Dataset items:
------------------------------------

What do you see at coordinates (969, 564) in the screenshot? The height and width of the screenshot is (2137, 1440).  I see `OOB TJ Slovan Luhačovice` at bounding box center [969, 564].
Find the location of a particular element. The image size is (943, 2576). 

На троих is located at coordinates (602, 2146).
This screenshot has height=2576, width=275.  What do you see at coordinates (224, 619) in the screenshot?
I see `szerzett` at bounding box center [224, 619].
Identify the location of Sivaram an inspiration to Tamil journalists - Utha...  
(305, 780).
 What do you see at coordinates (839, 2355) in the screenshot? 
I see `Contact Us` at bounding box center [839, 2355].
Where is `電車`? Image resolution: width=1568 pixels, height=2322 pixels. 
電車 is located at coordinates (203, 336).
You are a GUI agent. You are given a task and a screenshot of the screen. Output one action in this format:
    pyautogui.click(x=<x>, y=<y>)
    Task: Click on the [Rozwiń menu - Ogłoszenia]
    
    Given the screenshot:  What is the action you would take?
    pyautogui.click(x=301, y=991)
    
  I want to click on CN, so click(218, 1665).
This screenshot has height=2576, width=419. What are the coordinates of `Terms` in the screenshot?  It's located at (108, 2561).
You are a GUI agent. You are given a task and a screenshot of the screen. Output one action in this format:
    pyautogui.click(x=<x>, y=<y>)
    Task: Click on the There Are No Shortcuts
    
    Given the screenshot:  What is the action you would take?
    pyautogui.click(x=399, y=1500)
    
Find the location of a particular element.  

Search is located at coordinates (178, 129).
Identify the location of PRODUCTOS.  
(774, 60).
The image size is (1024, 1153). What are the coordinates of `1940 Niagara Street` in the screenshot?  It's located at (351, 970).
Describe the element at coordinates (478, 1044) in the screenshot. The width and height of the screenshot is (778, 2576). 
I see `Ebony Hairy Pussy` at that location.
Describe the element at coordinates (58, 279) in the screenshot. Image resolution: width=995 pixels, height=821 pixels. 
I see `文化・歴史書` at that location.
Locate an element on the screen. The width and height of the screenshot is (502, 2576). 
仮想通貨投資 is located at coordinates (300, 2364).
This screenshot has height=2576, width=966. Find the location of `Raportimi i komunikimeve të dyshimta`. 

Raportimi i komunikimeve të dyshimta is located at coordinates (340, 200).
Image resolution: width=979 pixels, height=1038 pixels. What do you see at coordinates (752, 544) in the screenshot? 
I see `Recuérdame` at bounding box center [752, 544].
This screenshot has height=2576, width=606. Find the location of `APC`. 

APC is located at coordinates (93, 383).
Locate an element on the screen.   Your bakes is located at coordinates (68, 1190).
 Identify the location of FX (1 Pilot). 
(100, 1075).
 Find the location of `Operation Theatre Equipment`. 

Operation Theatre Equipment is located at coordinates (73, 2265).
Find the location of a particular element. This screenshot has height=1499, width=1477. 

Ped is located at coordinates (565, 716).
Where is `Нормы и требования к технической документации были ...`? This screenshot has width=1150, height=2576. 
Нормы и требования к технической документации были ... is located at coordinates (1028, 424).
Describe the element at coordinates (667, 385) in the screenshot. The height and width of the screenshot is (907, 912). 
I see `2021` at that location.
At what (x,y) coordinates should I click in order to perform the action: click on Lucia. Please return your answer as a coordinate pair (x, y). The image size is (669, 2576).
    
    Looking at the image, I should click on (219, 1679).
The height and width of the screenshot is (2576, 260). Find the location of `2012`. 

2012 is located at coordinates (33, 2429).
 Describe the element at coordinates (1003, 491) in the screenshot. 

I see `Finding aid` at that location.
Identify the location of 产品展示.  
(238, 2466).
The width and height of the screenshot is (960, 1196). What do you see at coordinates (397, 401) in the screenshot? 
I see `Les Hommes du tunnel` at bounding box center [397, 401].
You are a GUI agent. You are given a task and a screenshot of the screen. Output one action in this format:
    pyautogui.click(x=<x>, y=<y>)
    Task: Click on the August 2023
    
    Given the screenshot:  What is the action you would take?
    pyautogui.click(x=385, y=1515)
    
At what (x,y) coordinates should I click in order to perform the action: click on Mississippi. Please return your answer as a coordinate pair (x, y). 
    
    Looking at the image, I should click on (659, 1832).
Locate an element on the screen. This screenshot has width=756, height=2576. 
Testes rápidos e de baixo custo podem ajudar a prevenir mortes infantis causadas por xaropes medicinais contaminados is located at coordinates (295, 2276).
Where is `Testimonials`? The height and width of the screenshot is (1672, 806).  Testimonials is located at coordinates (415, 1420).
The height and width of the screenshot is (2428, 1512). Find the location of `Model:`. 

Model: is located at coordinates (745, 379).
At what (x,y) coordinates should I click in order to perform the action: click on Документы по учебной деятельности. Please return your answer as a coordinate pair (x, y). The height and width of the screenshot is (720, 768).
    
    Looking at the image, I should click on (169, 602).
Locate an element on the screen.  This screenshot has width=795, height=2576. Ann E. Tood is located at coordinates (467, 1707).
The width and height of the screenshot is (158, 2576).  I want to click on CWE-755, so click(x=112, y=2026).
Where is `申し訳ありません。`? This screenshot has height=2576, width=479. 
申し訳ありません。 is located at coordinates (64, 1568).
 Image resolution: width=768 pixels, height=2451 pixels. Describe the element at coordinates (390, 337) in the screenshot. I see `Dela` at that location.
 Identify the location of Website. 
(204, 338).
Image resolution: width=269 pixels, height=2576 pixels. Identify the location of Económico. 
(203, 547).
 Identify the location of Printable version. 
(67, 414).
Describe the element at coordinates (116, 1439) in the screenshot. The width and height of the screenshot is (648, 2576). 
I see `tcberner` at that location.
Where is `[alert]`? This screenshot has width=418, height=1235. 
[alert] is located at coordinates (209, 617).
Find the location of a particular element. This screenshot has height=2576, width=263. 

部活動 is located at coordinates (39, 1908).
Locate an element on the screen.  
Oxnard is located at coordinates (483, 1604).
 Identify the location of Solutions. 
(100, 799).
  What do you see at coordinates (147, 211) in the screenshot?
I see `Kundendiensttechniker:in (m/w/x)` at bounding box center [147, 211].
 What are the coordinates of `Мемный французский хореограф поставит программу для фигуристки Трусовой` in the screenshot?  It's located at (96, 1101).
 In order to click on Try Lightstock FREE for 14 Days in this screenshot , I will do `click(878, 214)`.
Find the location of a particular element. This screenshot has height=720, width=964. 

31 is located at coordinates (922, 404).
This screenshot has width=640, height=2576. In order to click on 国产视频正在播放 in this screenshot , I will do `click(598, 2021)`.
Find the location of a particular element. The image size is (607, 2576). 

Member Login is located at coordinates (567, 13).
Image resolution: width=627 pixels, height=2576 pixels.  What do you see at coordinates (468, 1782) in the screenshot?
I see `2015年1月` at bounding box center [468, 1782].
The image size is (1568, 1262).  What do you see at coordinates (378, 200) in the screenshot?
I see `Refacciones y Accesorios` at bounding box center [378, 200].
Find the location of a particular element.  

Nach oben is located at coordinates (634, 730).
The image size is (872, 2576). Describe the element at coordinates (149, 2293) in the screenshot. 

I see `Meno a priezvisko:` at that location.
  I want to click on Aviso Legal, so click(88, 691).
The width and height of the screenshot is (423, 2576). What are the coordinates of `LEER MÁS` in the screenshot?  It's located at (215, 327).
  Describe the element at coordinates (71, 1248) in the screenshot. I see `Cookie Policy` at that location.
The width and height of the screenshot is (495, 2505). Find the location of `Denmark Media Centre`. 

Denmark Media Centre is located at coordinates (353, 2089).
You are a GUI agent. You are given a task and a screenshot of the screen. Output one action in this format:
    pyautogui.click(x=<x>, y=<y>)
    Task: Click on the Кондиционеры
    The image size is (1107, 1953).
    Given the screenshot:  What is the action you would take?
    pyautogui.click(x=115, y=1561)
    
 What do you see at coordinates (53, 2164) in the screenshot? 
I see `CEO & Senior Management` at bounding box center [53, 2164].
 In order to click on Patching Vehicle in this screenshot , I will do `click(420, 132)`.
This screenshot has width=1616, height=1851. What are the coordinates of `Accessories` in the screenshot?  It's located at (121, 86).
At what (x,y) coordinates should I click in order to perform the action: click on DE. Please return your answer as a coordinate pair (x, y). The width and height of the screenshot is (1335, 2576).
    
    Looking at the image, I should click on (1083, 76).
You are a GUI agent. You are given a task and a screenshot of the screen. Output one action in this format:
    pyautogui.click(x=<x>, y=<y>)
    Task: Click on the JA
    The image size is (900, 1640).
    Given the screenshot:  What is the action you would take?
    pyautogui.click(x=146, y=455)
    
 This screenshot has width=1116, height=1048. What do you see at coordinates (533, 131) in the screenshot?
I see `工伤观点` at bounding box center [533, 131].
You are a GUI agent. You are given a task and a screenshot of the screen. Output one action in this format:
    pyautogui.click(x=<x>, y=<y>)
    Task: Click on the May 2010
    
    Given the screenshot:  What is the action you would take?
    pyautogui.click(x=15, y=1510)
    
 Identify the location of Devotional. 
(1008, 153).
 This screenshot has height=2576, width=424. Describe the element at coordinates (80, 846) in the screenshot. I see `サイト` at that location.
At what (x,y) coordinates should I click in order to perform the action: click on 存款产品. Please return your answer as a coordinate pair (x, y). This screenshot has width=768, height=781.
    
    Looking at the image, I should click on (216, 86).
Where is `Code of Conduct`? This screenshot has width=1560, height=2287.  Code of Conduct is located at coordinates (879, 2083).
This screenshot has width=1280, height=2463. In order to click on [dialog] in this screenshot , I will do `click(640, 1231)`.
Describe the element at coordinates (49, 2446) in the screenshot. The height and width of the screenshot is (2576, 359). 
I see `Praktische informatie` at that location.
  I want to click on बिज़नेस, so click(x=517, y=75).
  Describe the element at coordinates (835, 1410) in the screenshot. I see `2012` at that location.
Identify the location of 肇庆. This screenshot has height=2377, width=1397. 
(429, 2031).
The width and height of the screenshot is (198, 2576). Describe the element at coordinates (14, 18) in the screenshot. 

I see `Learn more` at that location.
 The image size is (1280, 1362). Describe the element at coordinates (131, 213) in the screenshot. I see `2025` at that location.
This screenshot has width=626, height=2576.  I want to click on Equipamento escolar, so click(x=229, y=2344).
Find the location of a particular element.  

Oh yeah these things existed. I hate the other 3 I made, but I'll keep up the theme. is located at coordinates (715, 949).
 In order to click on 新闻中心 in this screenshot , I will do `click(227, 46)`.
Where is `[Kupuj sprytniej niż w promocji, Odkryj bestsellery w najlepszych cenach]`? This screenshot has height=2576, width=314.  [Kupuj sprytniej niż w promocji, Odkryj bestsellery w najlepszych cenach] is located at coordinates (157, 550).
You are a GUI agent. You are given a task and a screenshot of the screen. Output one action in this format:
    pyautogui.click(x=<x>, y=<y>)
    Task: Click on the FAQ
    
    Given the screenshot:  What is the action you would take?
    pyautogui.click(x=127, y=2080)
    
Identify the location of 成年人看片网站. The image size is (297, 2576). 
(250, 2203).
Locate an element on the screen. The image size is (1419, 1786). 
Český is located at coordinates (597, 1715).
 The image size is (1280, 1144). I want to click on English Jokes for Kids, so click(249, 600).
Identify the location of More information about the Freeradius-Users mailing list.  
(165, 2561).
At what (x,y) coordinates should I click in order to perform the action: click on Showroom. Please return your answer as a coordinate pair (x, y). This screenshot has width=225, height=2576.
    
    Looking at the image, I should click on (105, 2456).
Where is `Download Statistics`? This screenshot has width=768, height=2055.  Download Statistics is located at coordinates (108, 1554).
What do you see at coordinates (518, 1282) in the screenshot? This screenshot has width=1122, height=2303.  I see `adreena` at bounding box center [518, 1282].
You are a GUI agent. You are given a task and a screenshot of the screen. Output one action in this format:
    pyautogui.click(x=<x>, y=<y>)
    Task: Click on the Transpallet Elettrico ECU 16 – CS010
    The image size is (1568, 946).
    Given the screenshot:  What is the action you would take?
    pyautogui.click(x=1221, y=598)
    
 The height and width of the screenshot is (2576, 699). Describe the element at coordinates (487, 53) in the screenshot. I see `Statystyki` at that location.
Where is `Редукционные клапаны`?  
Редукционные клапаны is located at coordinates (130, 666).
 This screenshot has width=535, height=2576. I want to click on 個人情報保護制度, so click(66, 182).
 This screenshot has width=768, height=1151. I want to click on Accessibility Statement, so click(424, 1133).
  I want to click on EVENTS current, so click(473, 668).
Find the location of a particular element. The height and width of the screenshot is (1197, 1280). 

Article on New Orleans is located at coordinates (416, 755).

------------------------------------

● Instructions to follow
Copy out every line in the entries above that holds "will".

● Answer to this problem
 In order to click on Try Lightstock FREE for 14 Days in this screenshot , I will do `click(878, 214)`.
This screenshot has width=640, height=2576. In order to click on 国产视频正在播放 in this screenshot , I will do `click(598, 2021)`.
 In order to click on Patching Vehicle in this screenshot , I will do `click(420, 132)`.
This screenshot has width=1280, height=2463. In order to click on [dialog] in this screenshot , I will do `click(640, 1231)`.
 In order to click on 新闻中心 in this screenshot , I will do `click(227, 46)`.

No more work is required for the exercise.